The Man who knew too much  

Year: 1956.

Starring: James Stewart, Doris Day, Cristopher Olsen, Daniel Gelín.

Production: Alfred Hitchcock, Paramount Pictures.

Screenplay: John Michael Hayes.

Photography: Robert Burks (VistaVision - Technicolor).

Music: Bernard Herrmann.

Duration: 120 min.

Color: color.

Cast:

Argument:
Dr. Ben McKenna, his wife (a famous ex-singer) Jo Conway McKenna and their son, Hank, are spending some really boring time in North Africa, due to Dr. McKenna having taken part in a medicine congress.

Accidentally, they meet a strange man, Louis Bernard, who offers them his knowledge to allow the McKenna make their journey more profitable. However, Bernard is murdered some days later but, before he dies, he tells Dr.McKenna that an important person (a foreign diplomat) is about to be murdered in London.

Because of Dr.McKenna being aware of this secret, his son Hank is kidnapped short time later by the criminal gang in order to make McKenna maintain silence on the unveiled secret. Although, Dr.McKenna and his wife Jo will follow Hank's trail, expecting, by the way, to abort the diplomat's murder and save his life.

Their quest will finally end at the Royal Albert Hall of London, where the diplomat's murder is to be executed during the performance, to which the foreign diplomat has been engaged. Jo Conway makes the whole plan fail, and as she is requested to sing one of his famous songs, Hank hears his mother's voice and enables his father to find him. As a result, Hank is set free and the criminal gang caught.

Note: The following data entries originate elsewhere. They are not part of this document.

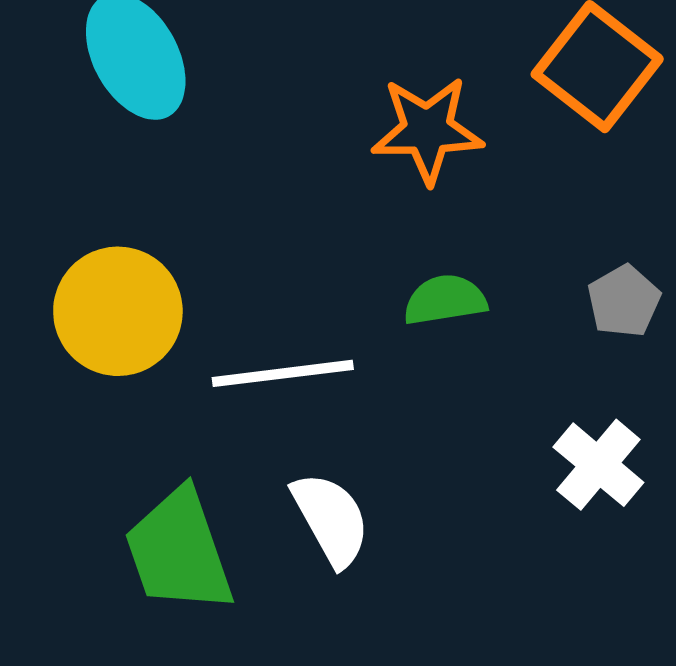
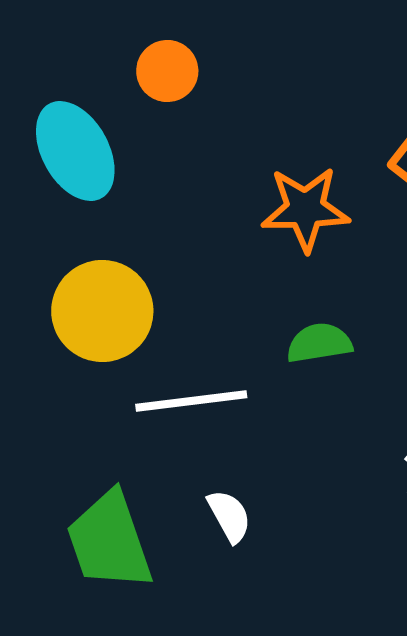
yellow circle: (118, 311) -> (102, 311), moved
white semicircle: (331, 519) -> (229, 516), size x0.7

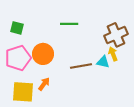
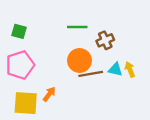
brown cross: (116, 35) -> (105, 40), moved, size x0.7
orange circle: (43, 54) -> (79, 60), moved
yellow arrow: (113, 54) -> (130, 69), moved

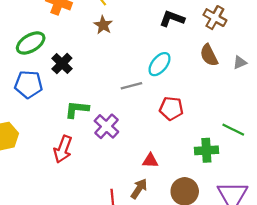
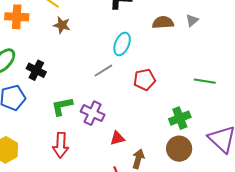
brown semicircle: (209, 55) -> (163, 23), turned 130
green cross: (206, 150) -> (180, 118), moved
red triangle: (150, 161) -> (117, 138), moved

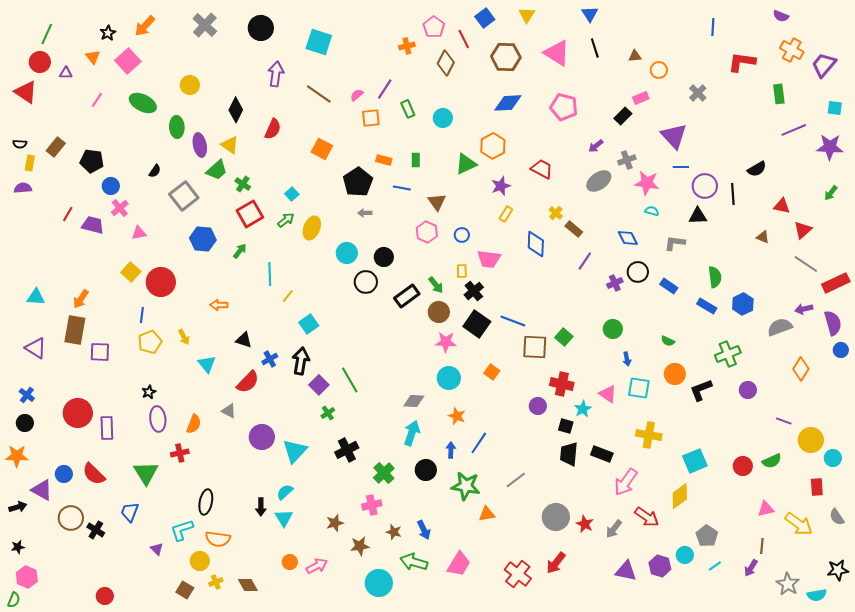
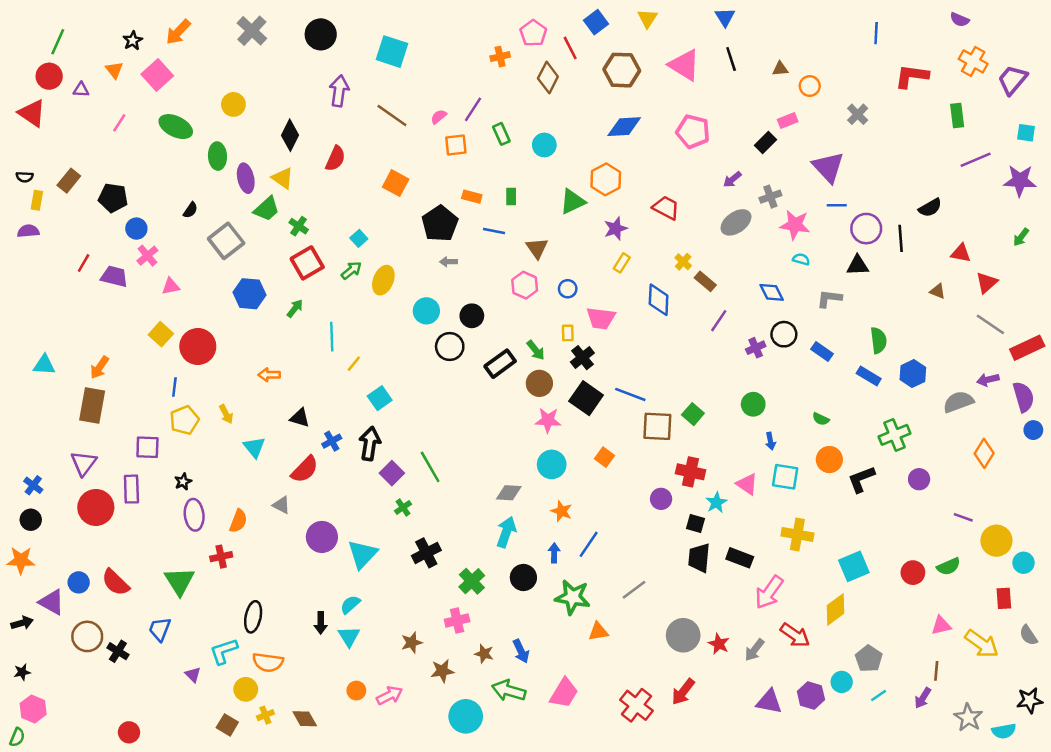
purple triangle: (36, 348) -> (84, 463), moved, turned 35
purple square: (100, 352) -> (147, 447), moved
purple rectangle: (107, 428) -> (131, 489), moved

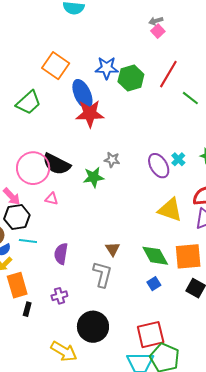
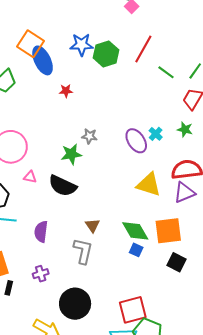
blue ellipse: (82, 94) -> (43, 60), moved
red star: (90, 114) -> (66, 91), size x0.5
black semicircle: (56, 164) -> (63, 186), moved
blue square: (154, 284) -> (136, 250), moved, turned -32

This movie is surely one of the most known Hitchcock's movies and received an Academy Award for its song "Whatever will be". This song is a very important element in this movie: it establishes the necessary link, that will finally allow Hank McKenna to be rescued, apart from the subjacent meaning expressing our impossibility to predict the future.

This point is rather important if we consider that this movie's argument is constantly based on "accidents", which configure the whole film's development (the meeting of Louis Bernard and the McKenna family during the bus trip, the casual coincidence with the Drayton matrimony in the restaurant, etc...). All this "accidents" enforce the deep intention of the song.

At the same time, we shouldn't forget the variety of original scenarios Hitchcock choosed for appearing in this movie, in strong contrast to other movies in which scenic simplicity was almost a tradition (please jump to 'Rope', 'Dial "M" for Murder' or 'Rear Window' to get further information): the powerful scenes of North Africa, the dark and almost tetric Ambrose Chapel where Hank is being held captive or the mighty Royal Albert Hall, at which the whole last stage's action takes place, are the main constitutive examples.

Now it would be really interesting to think which is the real basis of 'The Man who knew too much'. A quick preview would tell us that this film is based upon the son's kidnap, but if we analise this point more accurately, we will find that the main film's center is the constant observation of Jo Conway's as well as Ben McKenna's behavior, rather than Hank's kidnap. For this accounts that sort of "personality transformation" which occurs mainly on Mrs McKenna, but which affects directly her husband's behavior: the at the beginning moderate Jo Conway is turned into an histeric, obsessive and almost egoistic woman as Hank disappears. This has got a direct influence on Dr.McKenna, who seems to become unsure and irreflexive as the movie developes.

This would (once again!) lead us to the fact, quoted in the section 'On Hitchcock's Movies...', that all Hitchcock's films should be regarded as really serious studies on a determined psychological element.